(Your instructions) Scan the records for the string "their"; copy each line where it occurs.

(Dataset excerpts)
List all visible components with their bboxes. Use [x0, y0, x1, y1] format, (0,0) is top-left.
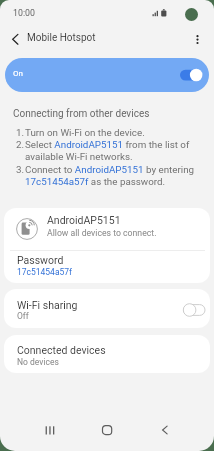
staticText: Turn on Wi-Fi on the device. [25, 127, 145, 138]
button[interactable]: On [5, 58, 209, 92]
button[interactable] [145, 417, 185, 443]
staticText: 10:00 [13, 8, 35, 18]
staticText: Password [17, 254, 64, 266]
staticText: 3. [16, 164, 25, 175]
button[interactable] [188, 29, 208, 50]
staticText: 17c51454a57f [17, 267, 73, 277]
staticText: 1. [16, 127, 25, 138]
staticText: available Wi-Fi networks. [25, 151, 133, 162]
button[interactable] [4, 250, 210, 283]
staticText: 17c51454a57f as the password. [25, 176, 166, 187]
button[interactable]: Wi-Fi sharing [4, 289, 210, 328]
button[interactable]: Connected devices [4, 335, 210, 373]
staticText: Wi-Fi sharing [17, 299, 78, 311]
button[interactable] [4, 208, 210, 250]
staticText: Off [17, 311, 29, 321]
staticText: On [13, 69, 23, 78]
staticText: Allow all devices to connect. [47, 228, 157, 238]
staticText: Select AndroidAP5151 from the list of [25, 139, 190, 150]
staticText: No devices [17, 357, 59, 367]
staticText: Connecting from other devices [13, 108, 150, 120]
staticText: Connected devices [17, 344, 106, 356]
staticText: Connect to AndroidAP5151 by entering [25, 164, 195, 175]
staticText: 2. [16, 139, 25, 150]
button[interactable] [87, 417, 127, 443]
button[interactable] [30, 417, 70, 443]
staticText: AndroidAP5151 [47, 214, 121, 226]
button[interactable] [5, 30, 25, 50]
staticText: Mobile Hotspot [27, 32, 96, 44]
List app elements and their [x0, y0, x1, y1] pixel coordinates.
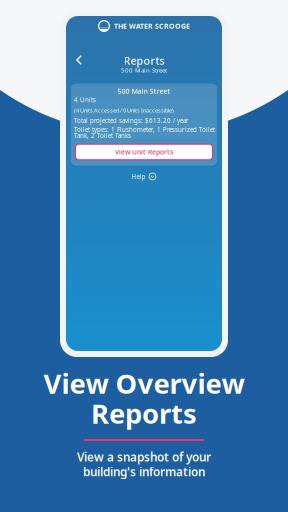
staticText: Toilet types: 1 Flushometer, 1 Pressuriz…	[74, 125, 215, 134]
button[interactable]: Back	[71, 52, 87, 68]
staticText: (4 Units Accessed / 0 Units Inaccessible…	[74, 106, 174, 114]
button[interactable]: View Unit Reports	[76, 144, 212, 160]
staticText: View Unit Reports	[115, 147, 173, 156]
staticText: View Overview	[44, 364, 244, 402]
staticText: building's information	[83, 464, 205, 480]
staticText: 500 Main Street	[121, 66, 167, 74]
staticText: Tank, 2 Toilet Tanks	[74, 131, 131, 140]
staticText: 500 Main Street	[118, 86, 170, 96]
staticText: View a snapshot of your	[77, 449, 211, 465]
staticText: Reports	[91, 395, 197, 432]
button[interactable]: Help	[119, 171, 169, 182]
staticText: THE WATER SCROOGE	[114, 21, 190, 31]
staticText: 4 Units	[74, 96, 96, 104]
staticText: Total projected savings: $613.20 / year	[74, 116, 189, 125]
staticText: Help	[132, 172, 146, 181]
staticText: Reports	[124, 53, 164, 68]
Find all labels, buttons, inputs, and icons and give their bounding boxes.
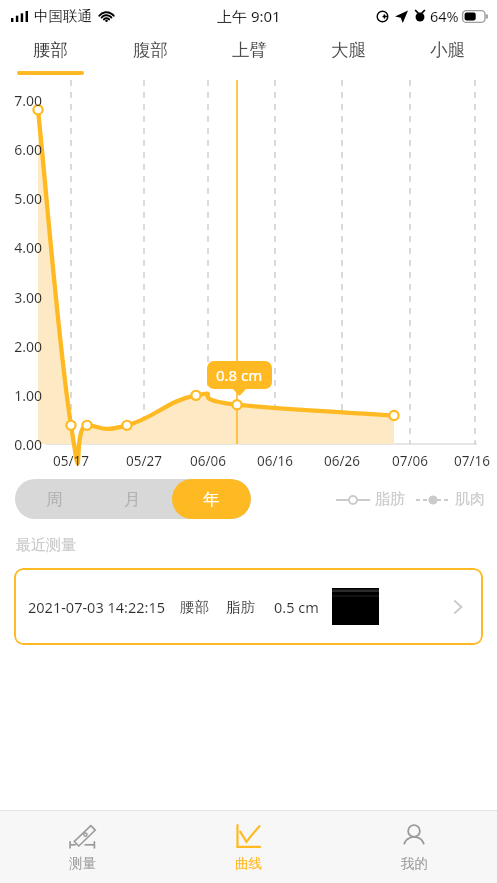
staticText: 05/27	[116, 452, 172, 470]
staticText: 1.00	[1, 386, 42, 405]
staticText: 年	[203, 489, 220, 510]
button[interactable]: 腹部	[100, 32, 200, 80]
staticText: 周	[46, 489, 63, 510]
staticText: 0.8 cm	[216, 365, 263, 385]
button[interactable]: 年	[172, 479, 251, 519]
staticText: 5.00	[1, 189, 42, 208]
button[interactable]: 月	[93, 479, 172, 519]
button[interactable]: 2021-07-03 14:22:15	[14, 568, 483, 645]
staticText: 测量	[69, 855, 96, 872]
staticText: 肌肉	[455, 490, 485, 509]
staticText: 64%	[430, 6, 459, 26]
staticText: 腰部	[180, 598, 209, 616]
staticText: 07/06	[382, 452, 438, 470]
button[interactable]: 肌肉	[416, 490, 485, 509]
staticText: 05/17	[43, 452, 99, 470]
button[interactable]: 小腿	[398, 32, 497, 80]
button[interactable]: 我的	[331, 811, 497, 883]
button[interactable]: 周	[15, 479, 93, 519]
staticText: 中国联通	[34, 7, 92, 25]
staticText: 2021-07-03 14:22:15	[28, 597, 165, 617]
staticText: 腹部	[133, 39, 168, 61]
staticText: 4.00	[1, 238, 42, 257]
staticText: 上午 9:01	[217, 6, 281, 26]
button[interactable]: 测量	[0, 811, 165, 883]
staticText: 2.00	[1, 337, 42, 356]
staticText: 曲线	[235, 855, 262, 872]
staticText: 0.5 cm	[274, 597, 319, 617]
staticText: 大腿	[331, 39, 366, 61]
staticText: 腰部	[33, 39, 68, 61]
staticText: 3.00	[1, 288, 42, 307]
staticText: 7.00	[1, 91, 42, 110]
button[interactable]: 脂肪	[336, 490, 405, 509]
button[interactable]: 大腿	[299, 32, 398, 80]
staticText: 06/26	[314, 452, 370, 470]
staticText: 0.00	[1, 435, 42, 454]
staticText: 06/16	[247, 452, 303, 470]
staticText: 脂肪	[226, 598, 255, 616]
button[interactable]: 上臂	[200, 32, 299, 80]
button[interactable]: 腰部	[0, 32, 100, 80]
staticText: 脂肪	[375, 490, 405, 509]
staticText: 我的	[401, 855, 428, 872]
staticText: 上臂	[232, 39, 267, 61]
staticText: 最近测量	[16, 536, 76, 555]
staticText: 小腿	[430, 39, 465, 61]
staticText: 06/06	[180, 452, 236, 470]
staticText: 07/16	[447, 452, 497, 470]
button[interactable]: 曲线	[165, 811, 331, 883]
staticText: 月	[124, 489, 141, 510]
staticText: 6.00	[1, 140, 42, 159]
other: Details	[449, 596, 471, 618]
---
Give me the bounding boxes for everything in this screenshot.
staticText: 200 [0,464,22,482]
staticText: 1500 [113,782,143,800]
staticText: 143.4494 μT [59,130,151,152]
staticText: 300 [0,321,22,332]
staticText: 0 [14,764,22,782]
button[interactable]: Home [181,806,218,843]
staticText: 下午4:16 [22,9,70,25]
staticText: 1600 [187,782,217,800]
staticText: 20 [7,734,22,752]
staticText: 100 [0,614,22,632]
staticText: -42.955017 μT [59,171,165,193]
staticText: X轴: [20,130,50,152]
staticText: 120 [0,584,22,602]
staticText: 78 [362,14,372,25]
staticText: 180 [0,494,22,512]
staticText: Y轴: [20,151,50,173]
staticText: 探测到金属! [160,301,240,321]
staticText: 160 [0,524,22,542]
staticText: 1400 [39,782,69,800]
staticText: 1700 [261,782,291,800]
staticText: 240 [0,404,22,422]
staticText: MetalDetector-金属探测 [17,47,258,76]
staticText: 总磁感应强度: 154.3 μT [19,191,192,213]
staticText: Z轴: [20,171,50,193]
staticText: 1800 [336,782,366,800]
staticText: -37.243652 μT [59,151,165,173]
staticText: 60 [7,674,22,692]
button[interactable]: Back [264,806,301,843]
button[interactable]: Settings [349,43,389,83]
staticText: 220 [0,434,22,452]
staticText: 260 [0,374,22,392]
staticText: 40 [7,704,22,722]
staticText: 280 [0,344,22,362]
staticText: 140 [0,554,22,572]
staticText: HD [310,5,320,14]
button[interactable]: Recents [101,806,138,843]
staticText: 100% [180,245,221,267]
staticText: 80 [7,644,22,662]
==
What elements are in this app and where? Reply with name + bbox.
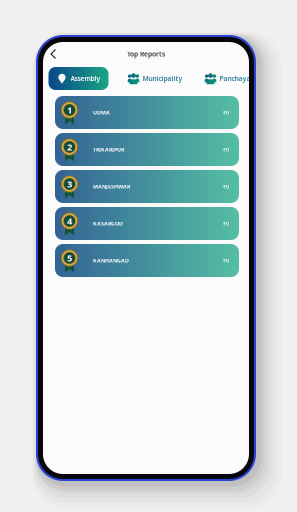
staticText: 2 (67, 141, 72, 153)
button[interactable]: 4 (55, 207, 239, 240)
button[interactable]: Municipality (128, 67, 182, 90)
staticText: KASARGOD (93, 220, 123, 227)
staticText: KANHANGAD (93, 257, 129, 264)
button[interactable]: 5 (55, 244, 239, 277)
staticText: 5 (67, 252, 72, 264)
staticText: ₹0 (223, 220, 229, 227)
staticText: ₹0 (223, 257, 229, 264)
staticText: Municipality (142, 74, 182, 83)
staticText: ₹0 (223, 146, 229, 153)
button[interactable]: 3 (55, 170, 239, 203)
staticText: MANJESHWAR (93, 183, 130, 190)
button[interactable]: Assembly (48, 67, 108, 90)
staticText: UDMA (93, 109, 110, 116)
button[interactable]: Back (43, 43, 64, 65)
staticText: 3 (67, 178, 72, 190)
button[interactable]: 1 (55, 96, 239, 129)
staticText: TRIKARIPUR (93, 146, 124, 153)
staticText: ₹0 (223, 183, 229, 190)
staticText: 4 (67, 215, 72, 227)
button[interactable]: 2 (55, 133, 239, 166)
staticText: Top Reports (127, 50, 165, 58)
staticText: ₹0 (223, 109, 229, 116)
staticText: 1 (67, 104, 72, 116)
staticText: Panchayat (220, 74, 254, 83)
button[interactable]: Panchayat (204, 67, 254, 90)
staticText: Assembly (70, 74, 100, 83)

(Solution to the exercise)
List all visible components with their bboxes. Use [x0, y0, x1, y1] format, (0,0) is top-left.
List app elements and their [x0, y0, x1, y1] pixel coordinates.
Find all labels, buttons, inputs, and icons and give their bounding boxes.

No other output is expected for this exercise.